__WORK TO COMPLETE__
Exactly the lines from the one with "フタバ薬局 京町店 (150, 1011)" to the end of the data below should be set down, and no others.

Collected data:
····················

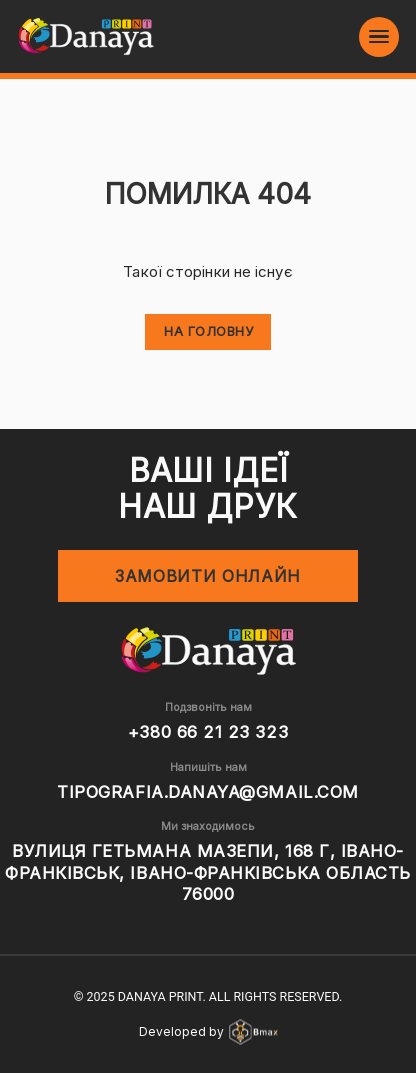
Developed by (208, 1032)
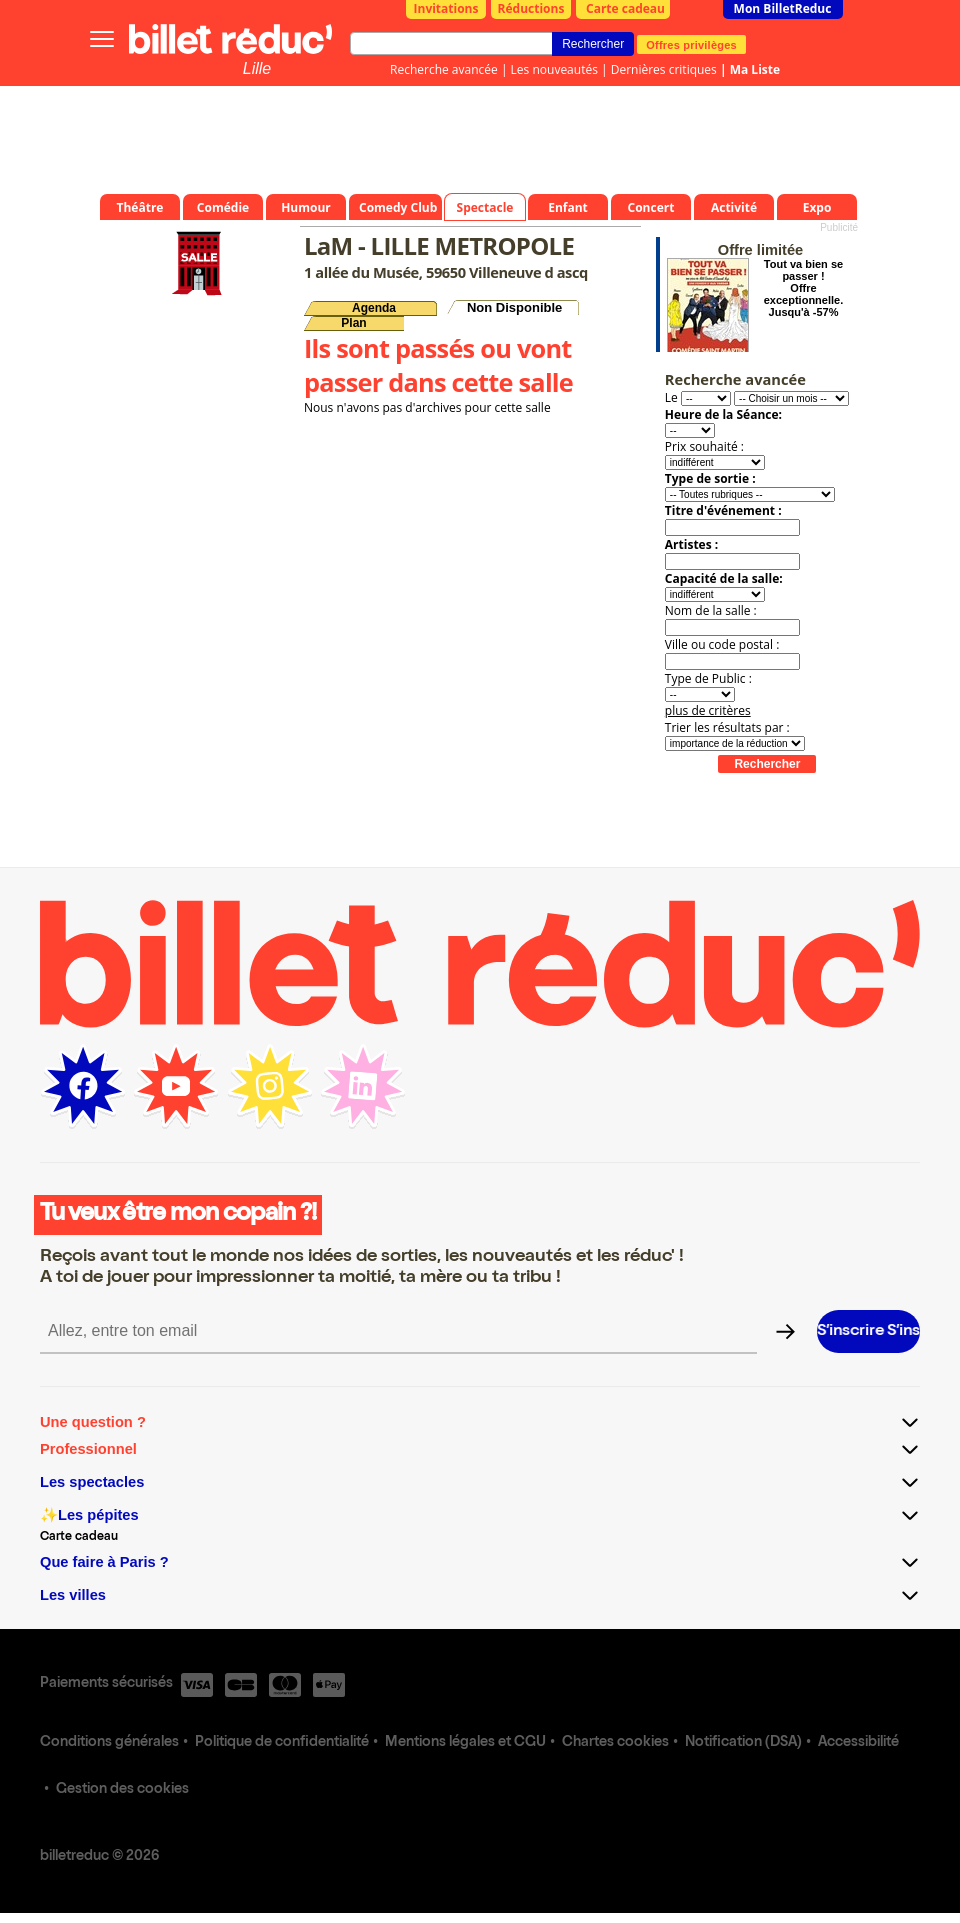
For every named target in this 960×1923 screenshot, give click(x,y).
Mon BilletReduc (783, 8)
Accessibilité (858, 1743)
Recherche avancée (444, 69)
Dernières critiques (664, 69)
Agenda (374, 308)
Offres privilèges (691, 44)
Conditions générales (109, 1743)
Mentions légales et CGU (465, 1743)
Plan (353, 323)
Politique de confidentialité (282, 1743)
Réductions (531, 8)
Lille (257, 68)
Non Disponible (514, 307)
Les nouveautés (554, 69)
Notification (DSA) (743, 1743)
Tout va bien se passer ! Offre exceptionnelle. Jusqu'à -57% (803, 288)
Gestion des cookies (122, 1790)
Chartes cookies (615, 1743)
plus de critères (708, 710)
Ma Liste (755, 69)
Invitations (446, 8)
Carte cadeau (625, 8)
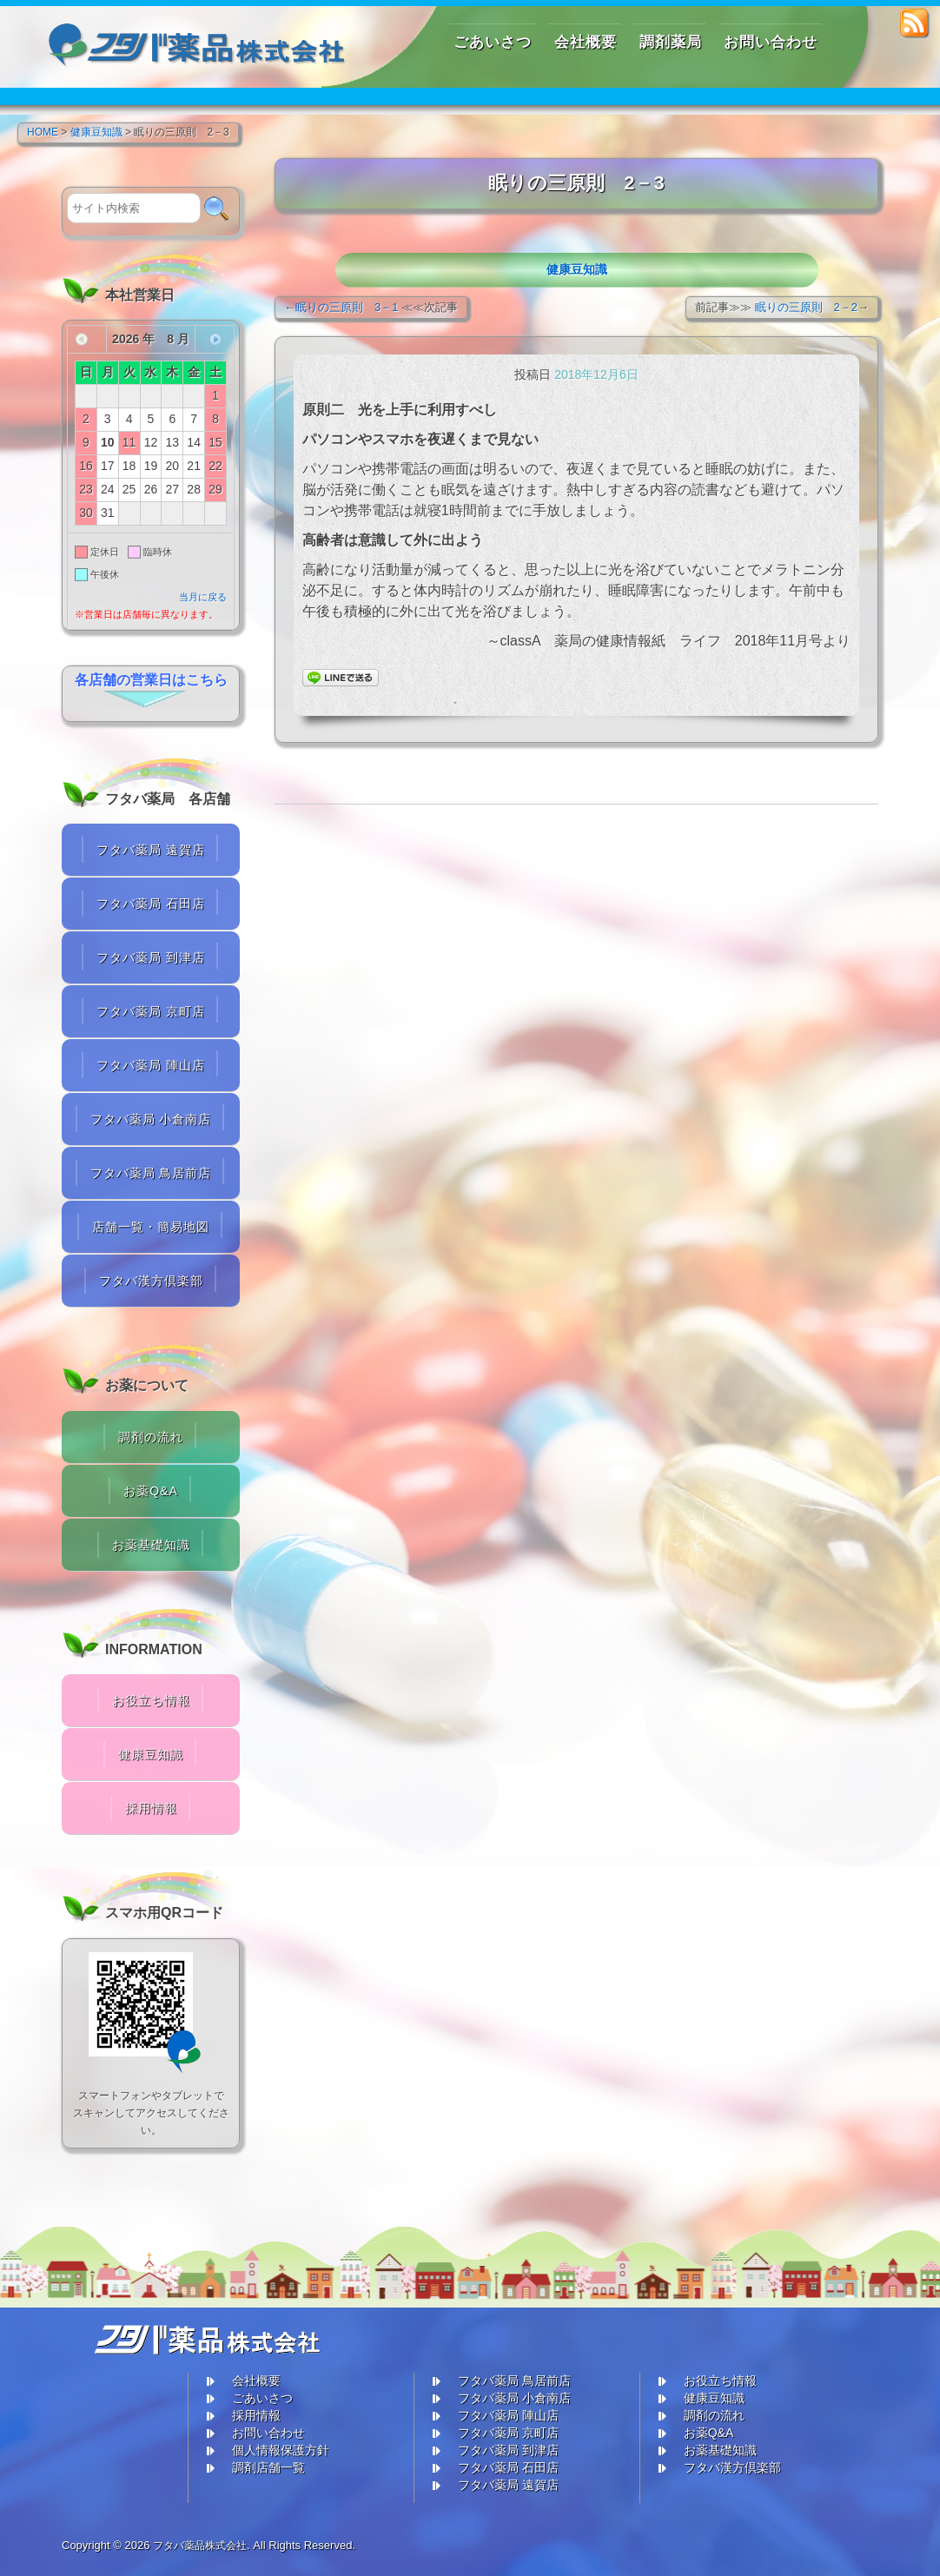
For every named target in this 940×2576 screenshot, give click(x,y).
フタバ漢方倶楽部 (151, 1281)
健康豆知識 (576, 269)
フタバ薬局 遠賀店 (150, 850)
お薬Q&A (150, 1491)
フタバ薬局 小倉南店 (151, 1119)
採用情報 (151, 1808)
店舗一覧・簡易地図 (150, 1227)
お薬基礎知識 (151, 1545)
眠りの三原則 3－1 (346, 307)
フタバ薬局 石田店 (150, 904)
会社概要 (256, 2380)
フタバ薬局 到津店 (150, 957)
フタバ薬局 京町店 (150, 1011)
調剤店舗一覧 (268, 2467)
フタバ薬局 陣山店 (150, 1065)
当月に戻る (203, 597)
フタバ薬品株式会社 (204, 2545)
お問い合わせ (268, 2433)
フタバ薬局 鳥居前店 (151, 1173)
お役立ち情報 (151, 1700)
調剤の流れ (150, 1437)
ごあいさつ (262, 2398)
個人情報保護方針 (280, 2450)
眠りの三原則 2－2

····················

__WRITTEN REPLY__
フタバ薬局 京町店 (150, 1011)
調剤店舗一覧 (268, 2467)
フタバ薬局 陣山店 (150, 1065)
当月に戻る (203, 597)
フタバ薬品株式会社 (204, 2545)
お問い合わせ (268, 2433)
フタバ薬局 鳥居前店 (151, 1173)
お役立ち情報 (151, 1700)
調剤の流れ (150, 1437)
ごあいさつ (262, 2398)
個人情報保護方針 (280, 2450)
眠りの三原則 2－2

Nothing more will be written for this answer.